> Extracted information:
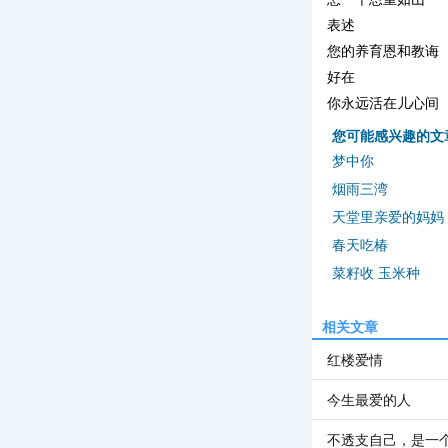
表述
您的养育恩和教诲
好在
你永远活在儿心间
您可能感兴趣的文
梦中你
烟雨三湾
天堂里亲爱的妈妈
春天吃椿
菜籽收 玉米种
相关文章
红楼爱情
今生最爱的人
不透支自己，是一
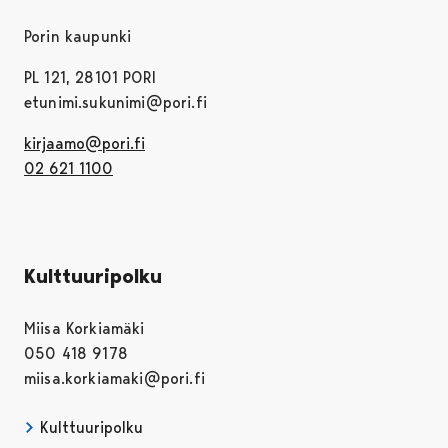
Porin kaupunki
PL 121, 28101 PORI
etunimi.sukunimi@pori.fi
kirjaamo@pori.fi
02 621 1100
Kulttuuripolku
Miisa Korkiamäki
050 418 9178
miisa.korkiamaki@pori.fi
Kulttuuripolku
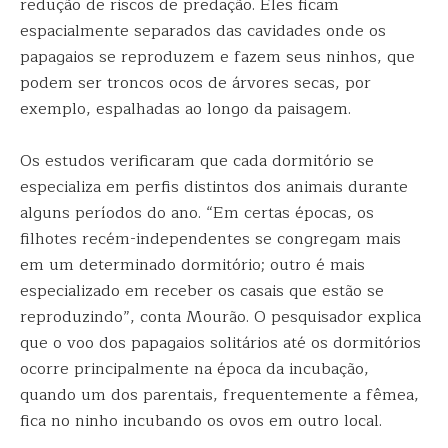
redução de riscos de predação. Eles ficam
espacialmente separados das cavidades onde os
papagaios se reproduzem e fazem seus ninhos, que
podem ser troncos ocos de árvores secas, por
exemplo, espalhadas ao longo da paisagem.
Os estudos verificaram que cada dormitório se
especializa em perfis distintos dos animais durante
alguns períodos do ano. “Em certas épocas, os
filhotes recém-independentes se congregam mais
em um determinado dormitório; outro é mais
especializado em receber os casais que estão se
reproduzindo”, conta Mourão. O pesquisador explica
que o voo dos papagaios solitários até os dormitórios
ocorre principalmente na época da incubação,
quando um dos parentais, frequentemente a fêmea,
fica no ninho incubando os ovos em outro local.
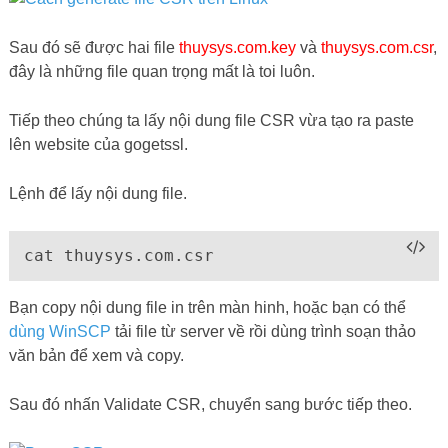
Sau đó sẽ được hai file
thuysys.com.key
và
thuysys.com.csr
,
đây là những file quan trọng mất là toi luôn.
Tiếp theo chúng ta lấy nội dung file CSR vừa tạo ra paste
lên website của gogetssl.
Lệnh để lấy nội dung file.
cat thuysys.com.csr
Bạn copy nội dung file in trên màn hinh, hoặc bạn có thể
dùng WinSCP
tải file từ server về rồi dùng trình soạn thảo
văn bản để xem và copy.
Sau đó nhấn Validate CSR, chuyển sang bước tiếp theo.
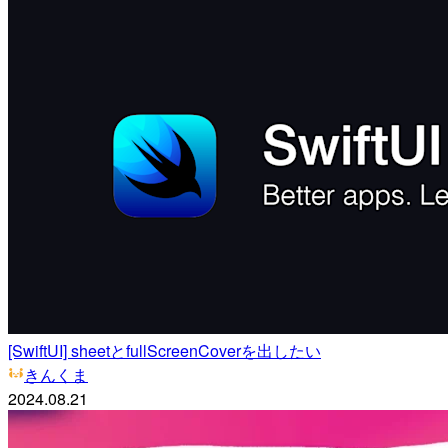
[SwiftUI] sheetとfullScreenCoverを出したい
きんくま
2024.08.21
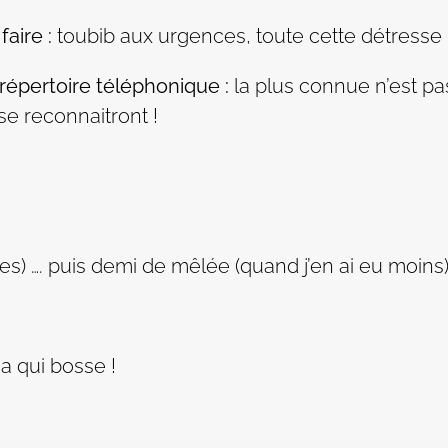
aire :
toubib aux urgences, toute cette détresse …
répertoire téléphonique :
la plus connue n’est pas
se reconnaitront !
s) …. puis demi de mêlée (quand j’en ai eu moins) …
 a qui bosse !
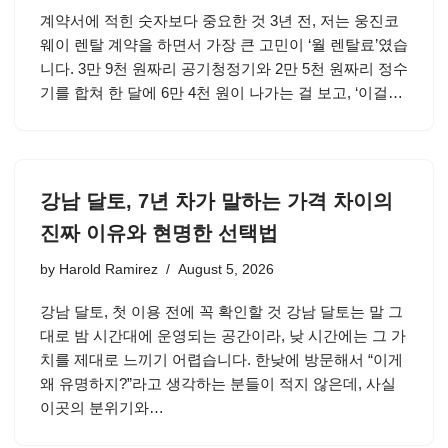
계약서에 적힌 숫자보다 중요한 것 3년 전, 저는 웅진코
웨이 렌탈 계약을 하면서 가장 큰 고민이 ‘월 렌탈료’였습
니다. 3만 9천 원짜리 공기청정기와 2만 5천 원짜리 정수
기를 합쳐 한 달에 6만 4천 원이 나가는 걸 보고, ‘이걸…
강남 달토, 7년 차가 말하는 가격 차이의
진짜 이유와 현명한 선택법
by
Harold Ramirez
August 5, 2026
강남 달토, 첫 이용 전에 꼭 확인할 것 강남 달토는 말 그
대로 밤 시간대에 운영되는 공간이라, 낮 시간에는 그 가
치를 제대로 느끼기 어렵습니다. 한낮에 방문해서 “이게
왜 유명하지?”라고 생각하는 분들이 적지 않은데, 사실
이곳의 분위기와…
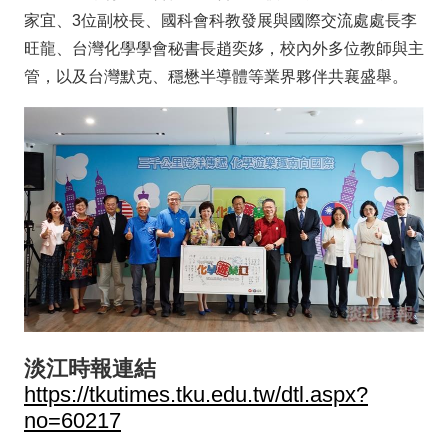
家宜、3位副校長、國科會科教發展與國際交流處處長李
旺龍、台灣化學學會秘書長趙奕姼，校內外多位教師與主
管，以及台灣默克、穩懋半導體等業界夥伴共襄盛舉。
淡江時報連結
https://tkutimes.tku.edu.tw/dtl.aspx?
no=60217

> What the task requires:
The entries should be reproduced word for word, pictures omitted.

> Answer to this problem:
表述
您的养育恩和教诲
好在
你永远活在儿心间
您可能感兴趣的文
梦中你
烟雨三湾
天堂里亲爱的妈妈
春天吃椿
菜籽收 玉米种
相关文章
红楼爱情
今生最爱的人
不透支自己，是一
Porin kaupunki
PL 121, 28101 PORI
etunimi.sukunimi@pori.fi
kirjaamo@pori.fi
02 621 1100
Kulttuuripolku
Miisa Korkiamäki
050 418 9178
miisa.korkiamaki@pori.fi
Kulttuuripolku
redução de riscos de predação. Eles ficam
espacialmente separados das cavidades onde os
papagaios se reproduzem e fazem seus ninhos, que
podem ser troncos ocos de árvores secas, por
exemplo, espalhadas ao longo da paisagem.
Os estudos verificaram que cada dormitório se
especializa em perfis distintos dos animais durante
alguns períodos do ano. “Em certas épocas, os
filhotes recém-independentes se congregam mais
em um determinado dormitório; outro é mais
especializado em receber os casais que estão se
reproduzindo”, conta Mourão. O pesquisador explica
que o voo dos papagaios solitários até os dormitórios
ocorre principalmente na época da incubação,
quando um dos parentais, frequentemente a fêmea,
fica no ninho incubando os ovos em outro local.
Sau đó sẽ được hai file
thuysys.com.key
và
thuysys.com.csr
,
đây là những file quan trọng mất là toi luôn.
Tiếp theo chúng ta lấy nội dung file CSR vừa tạo ra paste
lên website của gogetssl.
Lệnh để lấy nội dung file.
cat thuysys.com.csr
Bạn copy nội dung file in trên màn hinh, hoặc bạn có thể
dùng WinSCP
tải file từ server về rồi dùng trình soạn thảo
văn bản để xem và copy.
Sau đó nhấn Validate CSR, chuyển sang bước tiếp theo.
[SwiftUI] sheetとfullScreenCoverを出したい
きんくま
2024.08.21
aire :
toubib aux urgences, toute cette détresse …
répertoire téléphonique :
la plus connue n’est pas
se reconnaitront !
s) …. puis demi de mêlée (quand j’en ai eu moins) …
 a qui bosse !
계약서에 적힌 숫자보다 중요한 것 3년 전, 저는 웅진코
웨이 렌탈 계약을 하면서 가장 큰 고민이 ‘월 렌탈료’였습
니다. 3만 9천 원짜리 공기청정기와 2만 5천 원짜리 정수
기를 합쳐 한 달에 6만 4천 원이 나가는 걸 보고, ‘이걸…
강남 달토, 7년 차가 말하는 가격 차이의
진짜 이유와 현명한 선택법
by
Harold Ramirez
August 5, 2026
강남 달토, 첫 이용 전에 꼭 확인할 것 강남 달토는 말 그
대로 밤 시간대에 운영되는 공간이라, 낮 시간에는 그 가
치를 제대로 느끼기 어렵습니다. 한낮에 방문해서 “이게
왜 유명하지?”라고 생각하는 분들이 적지 않은데, 사실
이곳의 분위기와…
家宜、3位副校長、國科會科教發展與國際交流處處長李
旺龍、台灣化學學會秘書長趙奕姼，校內外多位教師與主
管，以及台灣默克、穩懋半導體等業界夥伴共襄盛舉。
淡江時報連結
https://tkutimes.tku.edu.tw/dtl.aspx?
no=60217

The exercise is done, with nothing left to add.